> Data listing
========================

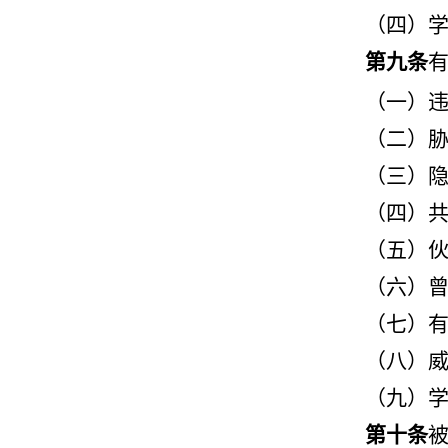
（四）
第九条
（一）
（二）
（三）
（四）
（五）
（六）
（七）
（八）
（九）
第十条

========================

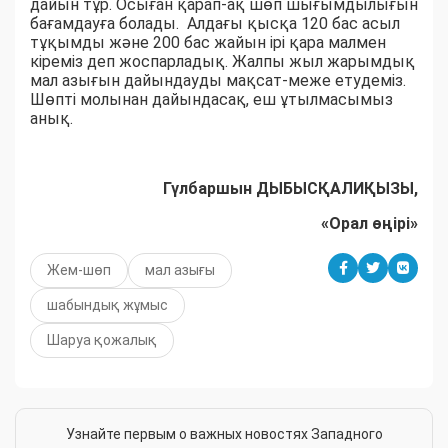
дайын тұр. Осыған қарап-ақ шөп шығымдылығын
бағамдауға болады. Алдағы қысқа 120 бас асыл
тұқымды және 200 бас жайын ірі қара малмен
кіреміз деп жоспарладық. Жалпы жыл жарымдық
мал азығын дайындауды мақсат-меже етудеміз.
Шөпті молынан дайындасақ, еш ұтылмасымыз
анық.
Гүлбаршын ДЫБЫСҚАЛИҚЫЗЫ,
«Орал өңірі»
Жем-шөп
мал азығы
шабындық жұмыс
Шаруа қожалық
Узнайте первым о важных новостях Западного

========================

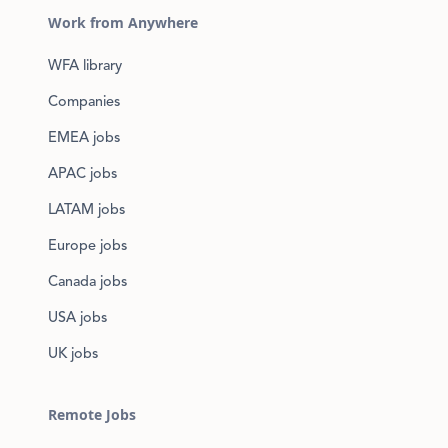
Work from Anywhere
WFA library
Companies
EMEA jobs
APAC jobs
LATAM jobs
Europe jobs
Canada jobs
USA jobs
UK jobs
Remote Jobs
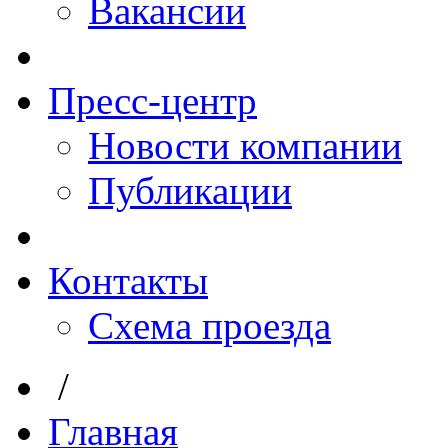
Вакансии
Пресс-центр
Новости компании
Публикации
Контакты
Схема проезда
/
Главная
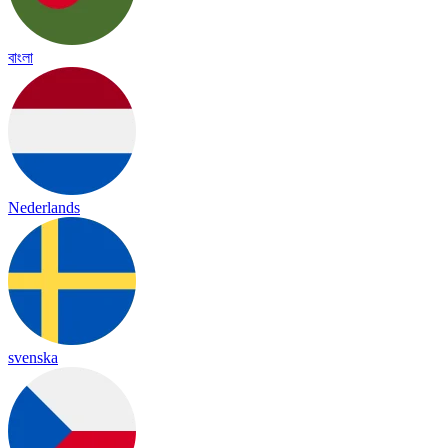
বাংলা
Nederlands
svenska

========================

> Task statement
All that is needed is the exact run of lines above from the line containing "тұқымды және 200 бас жайын ірі қара малмен" through the line containing "Узнайте первым о важных новостях Западного", both of them included.

> Task result
тұқымды және 200 бас жайын ірі қара малмен
кіреміз деп жоспарладық. Жалпы жыл жарымдық
мал азығын дайындауды мақсат-меже етудеміз.
Шөпті молынан дайындасақ, еш ұтылмасымыз
анық.
Гүлбаршын ДЫБЫСҚАЛИҚЫЗЫ,
«Орал өңірі»
Жем-шөп
мал азығы
шабындық жұмыс
Шаруа қожалық
Узнайте первым о важных новостях Западного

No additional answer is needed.